Sunday, September 23, 2007
Pelham One Two Three's In Motion
I have to write about THE ASSASSINATION OF JESSE JAMES BY THE COWARD ROBERT FORD, I still have to put down my thoughts on the long version of DEATH PROOF and I still haven’t written a post about the Bava book. But all that must wait now, because some things simply cannot wait.
Let me be very, very clear. You cannot remake THE TAKING OF PELHAM ONE TWO THREE. You cannot, even though it’s in Variety, on the fast track to be remade with Denzel Washington starring and Tony Scott directing. It’s a fool’s game. I mean, if you’re going to ask the question, ‘what’s the best movie ever made?’ is the answer ever not going to be THE TAKING OF PELHAM ONE TWO THREE?
All right, fine. I’m slightly overreacting. But I’m from New York. I grew up knowing this movie. I think there were fewer Saturday afternoons that Channel 5 didn’t show the movie than did. To this day, the poster hangs in my apartment. “We are going to kill one passenger a minute until New York City pays us 1 million dollars.” See, I knew that because I was able to turn around and look at it. And the cast: Walter Matthau, Robert Shaw, Martin Balsam, Hector Elizondo, Dick O’Neill, Jerry Stiller, Kenneth McMillan, Doris Roberts, Julius Harris, every single one of those actors who play hostages but don’t get character names, and of course “Tony Roberts as Warren LaSalle” as he’s credited at the bottom of the cast crawl, which always makes me feel like the character reappeared as the lead in some other movie I’ve never seen.
THE TAKING OF PELHAM ONE TWO THREE was directed by Joseph Sargent from a screenplay by Peter Stone, writer of CHARADE. It takes place in a seventies New York, one full of dirt and grime and phlegm. One that is vibrant. One that isn’t digital. That’s how it should be. There was a remake back in the late 90s for TV, shot in Toronto and directed by an NYPD BLUE guy, which means it was filled with handheld stuff. It was unwatchable.
Denzel is playing the Walter Matthau part. Putting aside how awesome Matthau is in the film and how great it is to see the schlubby Matthau wake up and be the one guy who can deal with the mastermind that is Robert Shaw, the strangest thing is that Denzel kind of just played this part in INSIDE MAN, a pretty good movie which has held up well while rewatching it on cable recently. As a matter of fact, if rights weren’t an issue, you could easily imagine PELHAM rewritten as an INSIDE MAN sequel. Not that I want to give anyone any ideas.

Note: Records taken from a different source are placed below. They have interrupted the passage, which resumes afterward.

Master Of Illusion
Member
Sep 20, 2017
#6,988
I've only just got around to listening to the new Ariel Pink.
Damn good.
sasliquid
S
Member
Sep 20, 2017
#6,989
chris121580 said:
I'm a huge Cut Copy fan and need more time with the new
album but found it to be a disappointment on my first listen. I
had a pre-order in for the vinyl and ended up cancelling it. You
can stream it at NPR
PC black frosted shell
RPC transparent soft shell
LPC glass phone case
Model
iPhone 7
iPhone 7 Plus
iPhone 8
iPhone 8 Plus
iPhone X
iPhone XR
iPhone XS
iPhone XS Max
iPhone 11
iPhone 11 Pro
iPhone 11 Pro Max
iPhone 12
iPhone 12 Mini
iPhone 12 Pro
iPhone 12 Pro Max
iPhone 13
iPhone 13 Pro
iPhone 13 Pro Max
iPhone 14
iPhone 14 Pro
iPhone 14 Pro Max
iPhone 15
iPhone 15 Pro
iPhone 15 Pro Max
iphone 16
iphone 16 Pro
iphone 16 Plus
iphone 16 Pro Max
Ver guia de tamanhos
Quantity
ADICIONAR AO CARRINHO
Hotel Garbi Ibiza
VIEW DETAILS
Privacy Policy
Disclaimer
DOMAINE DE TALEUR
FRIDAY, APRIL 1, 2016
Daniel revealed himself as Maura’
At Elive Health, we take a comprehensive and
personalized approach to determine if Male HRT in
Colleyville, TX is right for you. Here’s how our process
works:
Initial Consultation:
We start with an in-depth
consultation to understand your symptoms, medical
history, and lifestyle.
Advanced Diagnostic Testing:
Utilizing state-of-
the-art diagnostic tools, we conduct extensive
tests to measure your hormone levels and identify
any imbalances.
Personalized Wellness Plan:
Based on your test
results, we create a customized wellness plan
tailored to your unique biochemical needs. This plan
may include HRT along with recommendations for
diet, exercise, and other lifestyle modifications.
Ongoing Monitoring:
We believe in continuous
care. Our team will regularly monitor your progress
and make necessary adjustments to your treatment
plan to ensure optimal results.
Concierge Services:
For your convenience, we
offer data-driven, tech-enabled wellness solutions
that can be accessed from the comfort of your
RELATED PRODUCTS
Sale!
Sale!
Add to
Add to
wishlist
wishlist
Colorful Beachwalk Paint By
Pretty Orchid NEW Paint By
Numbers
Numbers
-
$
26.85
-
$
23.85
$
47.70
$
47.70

And I don’t mind Tony Scott’s films, especially THE LAST BOY SCOUT, TRUE ROMANCE, ENEMY OF THE STATE and sections of MAN ON FIRE. But he’s the wrong guy for this. It’s not gonna be a New York movie and it’s gonna be too slick, which is the antithesis of what this movie should be. It’s not gonna have the ultra-propulsive score by David Shire, one of the best ever in my opinion. And it won’t top that ending, one of my very favorite final shots of all time.
For those sad souls who have never seen it: One afternoon in New York, four heavily armed gumen hijack a subway car and demand one million dollars in cash…IN ONE HOUR…or they will begin executing the hostages. Walter Matthau is Lt. Zachary Garber of the New York Transit Authority, the one who gets roped into communicating over the radio with the gunmen, the ultra-cool Robert Shaw is the mastermind. The city of New York plays itself, at once pissed off and disbelieving of what the hijackers are insisting they will do—as Dick O’Neill says, “What the hell do expect for their lousy thirty-five cents, to live forever?” The gunmen all refer to each other using color code-names, a plot point no doubt later lifted for RESERVOIR DOGS. No one has any idea how the hijackers plan on getting away but as Jerry Stiller suggests, “They’re gonna fly the train to Cuba.”
There’s no point in my going on. It’s another movie that’s gonna be made, it’ll be soulless, it’ll be bad, it’ll play on cable a million times, it’ll be ignored by the people who know. Who know how enjoyable the original is. If you haven’t seen it, I recommend you put it on your Netflix queue. It’s a tremendously fun ride. It always will be.